K-mers along with their frequency have served as an elementary building block for error correction, repeat detection, multiple sequence alignment, genome assembly, etc., attracting intensive studies in k-mer counting. However, the output of k-mer counters itself is large; very often, it is too large to fit into main memory, leading to highly narrowed usability. We introduce a novel idea of encoding k- mers as well as their frequency, achieving good memory saving and retrieval efficiency. Specifically, we propose a Bloom Filter-like data structure to encode counted k-mers by coupled-bit arrays— one for k-mer representation and the other for frequency encoding. Experiments on five real data sets show that the average memory- saving ratio on all 31-mers is as high as 13.81 as compared with raw input, with 7 hash functions. At the same time, the retrieval time complexity is well controlled (effectively constant), and the false-positive rate is decreased by two orders of magnitude.
kmcEx is based on C++11,and the installation step is very simple, in the kmodel main directory run 'make' command, then you can get the executable kmodel.

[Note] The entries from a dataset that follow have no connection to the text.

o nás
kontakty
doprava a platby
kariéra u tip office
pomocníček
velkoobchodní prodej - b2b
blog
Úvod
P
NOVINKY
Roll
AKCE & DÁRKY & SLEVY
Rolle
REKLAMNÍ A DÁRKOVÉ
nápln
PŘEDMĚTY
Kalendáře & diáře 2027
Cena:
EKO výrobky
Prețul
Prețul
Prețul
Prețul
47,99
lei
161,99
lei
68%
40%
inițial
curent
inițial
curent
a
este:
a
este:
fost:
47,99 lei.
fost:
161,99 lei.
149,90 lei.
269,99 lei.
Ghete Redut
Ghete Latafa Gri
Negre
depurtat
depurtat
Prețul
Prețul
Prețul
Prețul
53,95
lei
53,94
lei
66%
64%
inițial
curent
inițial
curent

make # run in the main directory
how to use the executable kmcEx for testing
1. USAGE
kmcEx [options] <input_file_name> <output_file_name> <working_directory>
kmcEx [options] <@input_file_names> <output_file_name> <working_directory>
2. OPTIONS
1) REQUIRED
input_file_name - single file in FASTQ format (gziped or not)
@input_file_names - file name with list of input files in FASTQ format (gziped or not)

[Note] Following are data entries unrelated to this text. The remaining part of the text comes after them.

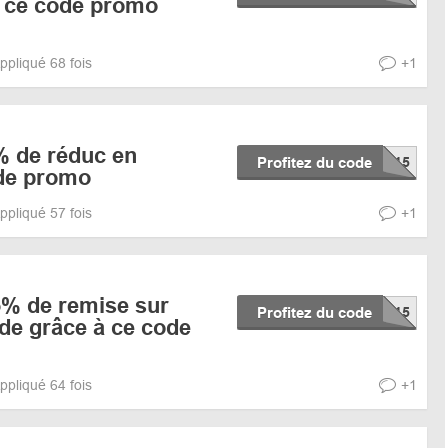
à ce code promo
ppliqué 68 fois
+1
% de réduc en
Profitez du code
ode promo
ppliqué 57 fois
+1
5% de remise sur
Profitez du code
e grâce à ce code
ppliqué 64 fois
+1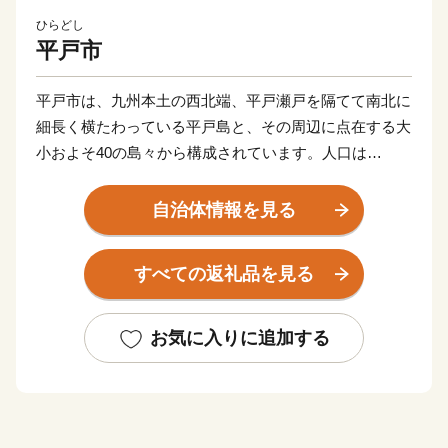
ひらどし
平戸市
平戸市は、九州本土の西北端、平戸瀬戸を隔てて南北に
細長く横たわっている平戸島と、その周辺に点在する大
小およそ40の島々から構成されています。人口は
R4.11.1現在29,268人。島の形は「タツノオトシゴ」に
も似ており、北は玄界灘、西は東シナ海を望んでいま
自治体情報を見る
す。
すべての返礼品を見る
お気に入りに追加する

working_directory - save temporary files
2) OPTIONAL
-k<len> - k-mer length (default: 31)
-t<value> - total number of threads (default: 4)

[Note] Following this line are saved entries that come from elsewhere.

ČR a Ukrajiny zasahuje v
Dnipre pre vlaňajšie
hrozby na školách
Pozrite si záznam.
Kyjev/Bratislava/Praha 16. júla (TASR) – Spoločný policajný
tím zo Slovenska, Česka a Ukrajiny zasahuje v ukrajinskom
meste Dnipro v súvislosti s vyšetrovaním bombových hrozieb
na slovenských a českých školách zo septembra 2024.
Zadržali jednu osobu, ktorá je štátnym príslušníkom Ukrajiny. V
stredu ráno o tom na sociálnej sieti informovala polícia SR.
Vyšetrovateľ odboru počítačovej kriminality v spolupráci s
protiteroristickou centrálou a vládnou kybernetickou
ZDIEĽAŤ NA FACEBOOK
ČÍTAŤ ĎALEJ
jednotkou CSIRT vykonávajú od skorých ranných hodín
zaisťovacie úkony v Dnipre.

-ci<value> - exclude k-mers occurring less than <value> times (default: 1)
-cs<value> - maximal value of a counter (default: 1023)
-nh<value> - number of hash (default: 7)
-nb<value> - number of bit array (default: 5)
3. EXAMPLES
kmcEx -k31 -nh7 -nb5 rs.fastq rs.res /tmp
kmcEx -k31 -nh7 -nb5 @rs.lst rs.res /tmp
#!/bin/bash
kn=31
out_dir=/tmp
ci=1
cs=1023
./kmcEx -ci${ci} -cs${cs} -k${kn} -t8 @sa.lst $out_dir/SA_k${kn}_f${ci}-${cs}.res /tmp
./kmcEx -ci${ci} -cs${cs} -k${kn} -t8 @rs.lst $out_dir/RS_k${kn}_f${ci}-${cs}.res /tmp
./kmcEx -ci${ci} -cs${cs} -k${kn} -t8 @hc14.lst $out_dir/HC14_k${kn}_f${ci}-${cs}.res /tmp
./kmcEx -ci${ci} -cs${cs} -k${kn} -t8 @bi.lst $out_dir/BI_k${kn}_f${ci}-${cs}.res /tmp
./kmcEx -ci${ci} -cs${cs} -k${kn} -t8 @na12878_1.lst $out_dir/NA12878_k${kn}_f${ci}-${cs}.res /tmp
the file rs.lst is the list of pathes of fastq files, one line per file, e.g.:
/share/share/data/NGS/GAGE/RS/rs_frag_1.fastq
/share/share/data/NGS/GAGE/RS/rs_frag_2.fastq
after running the command, in the $out_dir,you will get kmc_database files:
RS_k31_f1-1023.res.kmc_pre
RS_k31_f1-1023.res.kmc_suf
the model saved in /tmp/RS_k31_f1-1023.res (working_directory),i.e.:
header km.bin rest.bin
create a kmodel and save it to the disk,since the number of kmers having count of 1 (counter=1) is very huge,we distinguish this two situations that counter>1 and counter>=1. you can pass the parameter 'ci' to get different model (if ci=1, then the model uses counter>=1; else the counter>1 is used)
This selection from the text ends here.